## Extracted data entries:

-- Opening Marker --

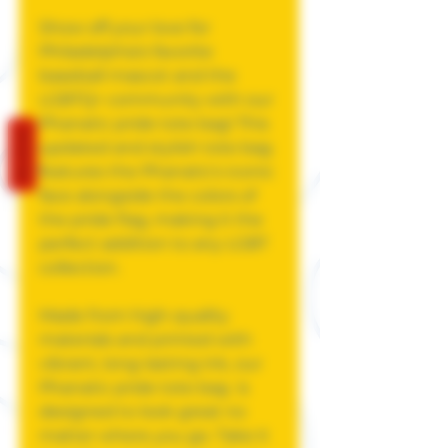
Show off your love for
Philadelphia's favorite
baseball mascot and the
LGBTQ+ community with our
Phanatic pride tote bag! This
REVIEWS
updated and stylish tote bag
features the Phanatic's iconic
face alongside the colors of
the pride flag, making it the
perfect addition to any LGBT
collection.
Made from high-quality
materials and printed with
vibrant, long-lasting ink, our
Phanatic pride tote bag is
designed to look great no
matter where you go. Take it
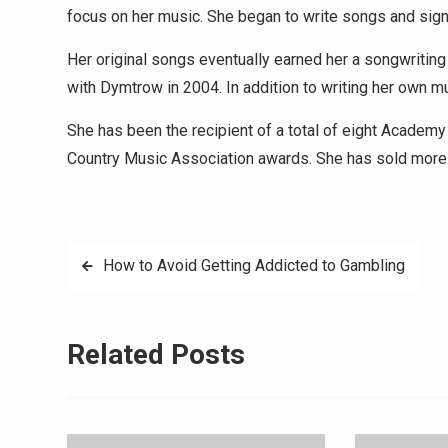
focus on her music. She began to write songs and sig
Her original songs eventually earned her a songwriti
with Dymtrow in 2004. In addition to writing her own mu
She has been the recipient of a total of eight Acade
Country Music Association awards. She has sold more t
Post
How to Avoid Getting Addicted to Gambling
navigation
Related Posts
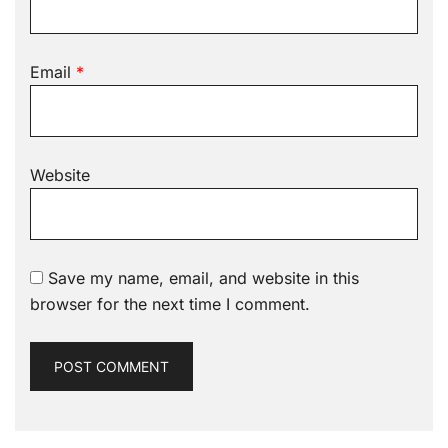
Email
*
Website
Save my name, email, and website in this
browser for the next time I comment.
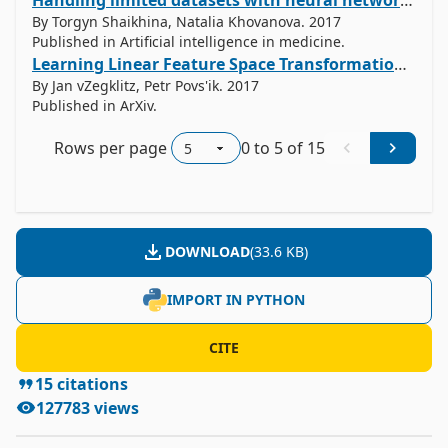
Handling limited datasets with neural networks in medical applications: A small-data approach.
By Torgyn Shaikhina, Natalia Khovanova. 2017
Published in Artificial intelligence in medicine.
Learning Linear Feature Space Transformations in Symbolic Regression
By Jan vZegklitz, Petr Povs'ik. 2017
Published in ArXiv.
Rows per page
0
to
5
of
15
DOWNLOAD
(
33.6 KB
)
IMPORT IN PYTHON
CITE
15
citations
127783
views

-- Closing Marker --

## Problem to solve:
Without the images, output all the entries exactly as they stand.

## Response:
Show off your love for
Philadelphia's favorite
baseball mascot and the
LGBTQ+ community with our
Phanatic pride tote bag! This
REVIEWS
updated and stylish tote bag
features the Phanatic's iconic
face alongside the colors of
the pride flag, making it the
perfect addition to any LGBT
collection.
Made from high-quality
materials and printed with
vibrant, long-lasting ink, our
Phanatic pride tote bag is
designed to look great no
matter where you go. Take it
focus on her music. She began to write songs and sig
Her original songs eventually earned her a songwriti
with Dymtrow in 2004. In addition to writing her own mu
She has been the recipient of a total of eight Acade
Country Music Association awards. She has sold more t
Post
How to Avoid Getting Addicted to Gambling
navigation
Related Posts
Email
*
Website
Save my name, email, and website in this
browser for the next time I comment.
Handling limited datasets with neural networks in medical applications: A small-data approach.
By Torgyn Shaikhina, Natalia Khovanova. 2017
Published in Artificial intelligence in medicine.
Learning Linear Feature Space Transformations in Symbolic Regression
By Jan vZegklitz, Petr Povs'ik. 2017
Published in ArXiv.
Rows per page
0
to
5
of
15
DOWNLOAD
(
33.6 KB
)
IMPORT IN PYTHON
CITE
15
citations
127783
views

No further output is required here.